Reproduce the entries below exactly, but only from the line containing "dirette a soggetti" to the line containing "utilizzo o distribuzione", inclusive.

Transcribed page contents:

──────────────────────────────

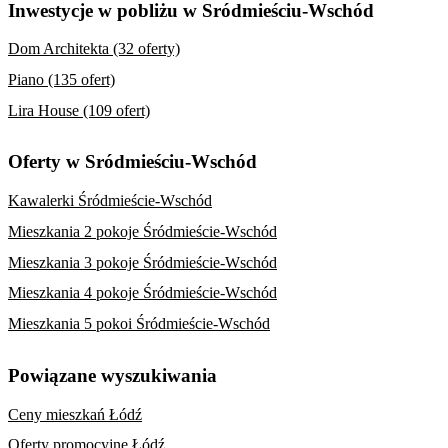
Inwestycje w pobliżu w Sródmieściu-Wschód
Dom Architekta (32 oferty)
Piano (135 ofert)
Lira House (109 ofert)
Oferty w Sródmieściu-Wschód
Kawalerki Śródmieście-Wschód
Mieszkania 2 pokoje Śródmieście-Wschód
Mieszkania 3 pokoje Śródmieście-Wschód
Mieszkania 4 pokoje Śródmieście-Wschód
Mieszkania 5 pokoi Śródmieście-Wschód
Powiązane wyszukiwania
Ceny mieszkań Łódź
Oferty promocyjne Łódź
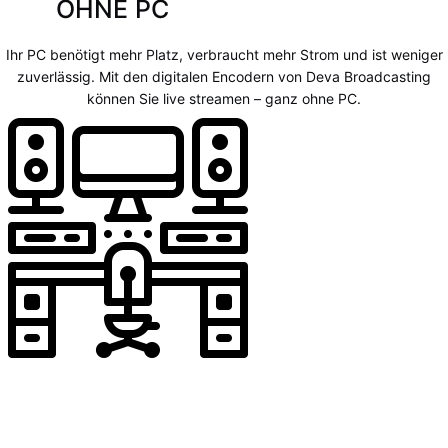
OHNE PC
Ihr PC benötigt mehr Platz, verbraucht mehr Strom und ist weniger
zuverlässig. Mit den digitalen Encodern von Deva Broadcasting
können Sie live streamen – ganz ohne PC.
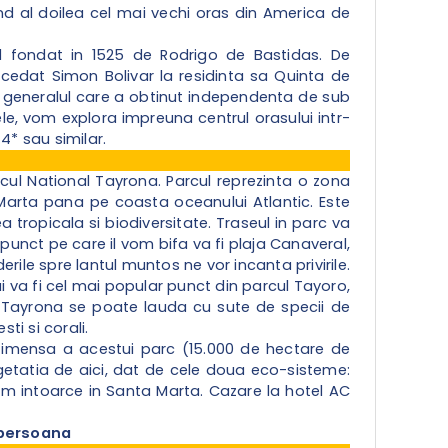
iind al doilea cel mai vechi oras din America de
d fondat in 1525 de Rodrigo de Bastidas. De
cedat Simon Bolivar la residinta sa Quinta de
ta generalul care a obtinut independenta de sub
ele, vom explora impreuna centrul orasului intr-
4* sau similar.
ul National Tayrona. Parcul reprezinta o zona
 Marta pana pe coasta oceanului Atlantic. Este
 tropicala si biodiversitate. Traseul in parc va
 punct pe care il vom bifa va fi plaja Canaveral,
erile spre lantul muntos ne vor incanta privirile.
lui va fi cel mai popular punct din parcul Tayoro,
. Tayrona se poate lauda cu sute de specii de
ti si corali.
a imensa a acestui parc (15.000 de hectare de
vegetatia de aici, dat de cele doua eco-sisteme:
vom intoarce in Santa Marta. Cazare la hotel AC
o/persoana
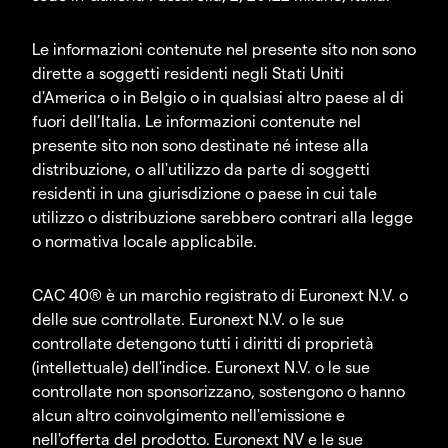
Le informazioni contenute nel presente sito non sono
dirette a soggetti residenti negli Stati Uniti
d'America o in Belgio o in qualsiasi altro paese al di
fuori dell’Italia. Le informazioni contenute nel
presente sito non sono destinate né intese alla
distribuzione, o all'utilizzo da parte di soggetti
residenti in una giurisdizione o paese in cui tale
utilizzo o distribuzione sarebbero contrari alla legge
o normativa locale applicabile.
CAC 40® è un marchio registrato di Euronext N.V. o
delle sue controllate. Euronext N.V. o le sue
controllate detengono tutti i diritti di proprietà
(intellettuale) dell'indice. Euronext N.V. o le sue
controllate non sponsorizzano, sostengono o hanno
alcun altro coinvolgimento nell'emissione e
nell'offerta del prodotto. Euronext NV e le sue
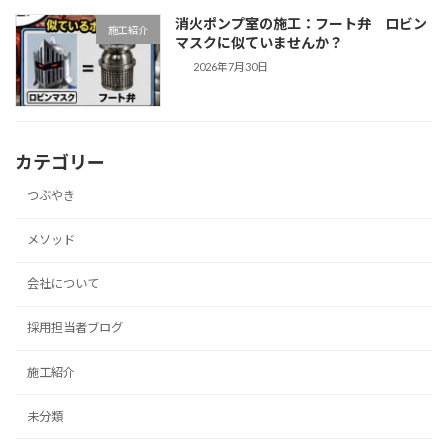
消火ポンプ室の施工：フート弁 ロビン
施工紹介
マスクに似ていませんか？
2026年7月30日
カテゴリー
つぶやき
メソッド
会社について
採用担当者ブログ
施工紹介
未分類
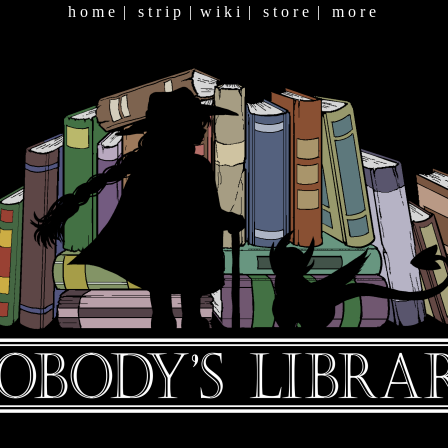
h o m e
|
s t r i p
|
w i k i
|
s t o r e
|
m o r e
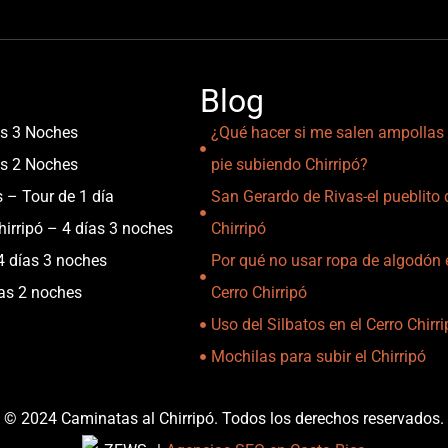
Blog
as 3 Noches
¿Qué hacer si me salen ampollas 
as 2 Noches
pie subiendo Chirripó?
s – Tour de 1 día
San Gerardo de Rivas-el pueblito 
irripó – 4 días 3 noches
Chirripó
4 días 3 noches
Por qué no usar ropa de algodón 
ías 2 noches
Cerro Chirripó
Uso del Silbatos en el Cerro Chirr
Mochilas para subir el Chirripó
© 2024 Caminatas al Chirripó. Todos los derechos reservados.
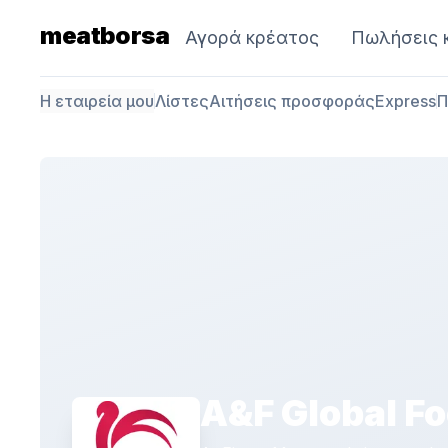
meatborsa
Αγορά κρέατος
Πωλήσεις 
Η εταιρεία μου
Λίστες
Αιτήσεις προσφοράς
Express
Π
A&F Global Fo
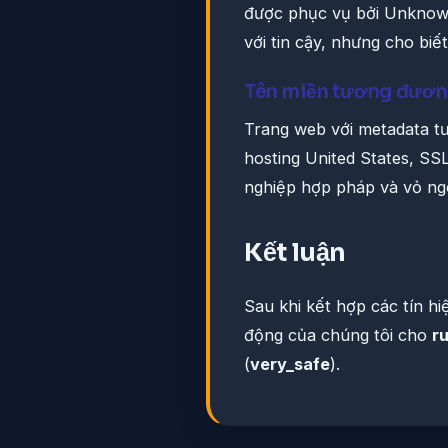
được phục vụ bởi Unknown
với tin cậy, nhưng cho biế
Tên miền tương đươ
Trang web với metadata t
hosting United States, S
nghiệp hợp pháp và vỏ ngo
Kết luận
Sau khi kết hợp các tín h
động của chúng tôi cho
r
(
very_safe
).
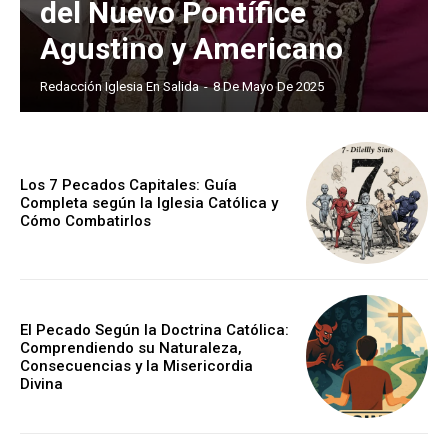
del Nuevo Pontífice
Agustino y Americano
Redacción Iglesia En Salida
-
8 De Mayo De 2025
Los 7 Pecados Capitales: Guía
Completa según la Iglesia Católica y
Cómo Combatirlos
El Pecado Según la Doctrina Católica:
Comprendiendo su Naturaleza,
Consecuencias y la Misericordia
Divina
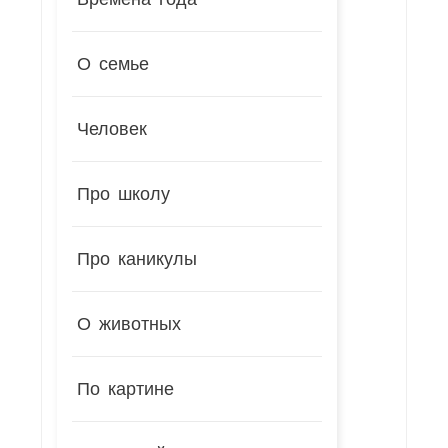
О семье
Человек
Про школу
Про каникулы
О животных
По картине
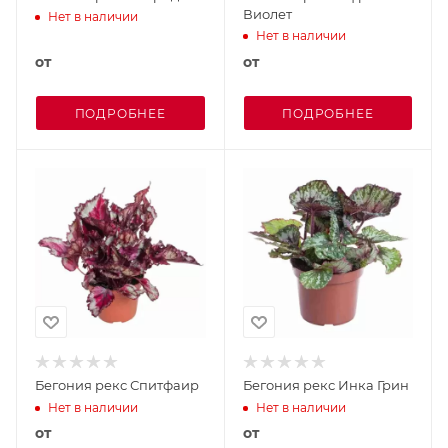
Виолет
Нет в наличии
Нет в наличии
от
от
ПОДРОБНЕЕ
ПОДРОБНЕЕ
Бегония рекс Спитфаир
Бегония рекс Инка Грин
Нет в наличии
Нет в наличии
от
от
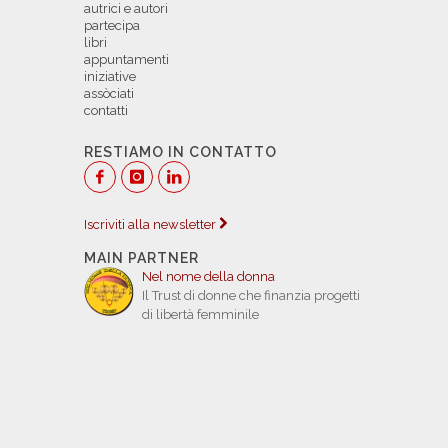
autrici e autori
partecipa
libri
appuntamenti
iniziative
assòciati
contatti
RESTIAMO IN CONTATTO
Iscriviti alla newsletter
MAIN PARTNER
Nel nome della donna
Il Trust di donne che finanzia progetti
di libertà femminile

──────────────────────────────

Answer space:
dirette a soggetti residenti negli Stati Uniti
d'America o in Belgio o in qualsiasi altro paese al di
fuori dell’Italia. Le informazioni contenute nel
presente sito non sono destinate né intese alla
distribuzione, o all'utilizzo da parte di soggetti
residenti in una giurisdizione o paese in cui tale
utilizzo o distribuzione sarebbero contrari alla legge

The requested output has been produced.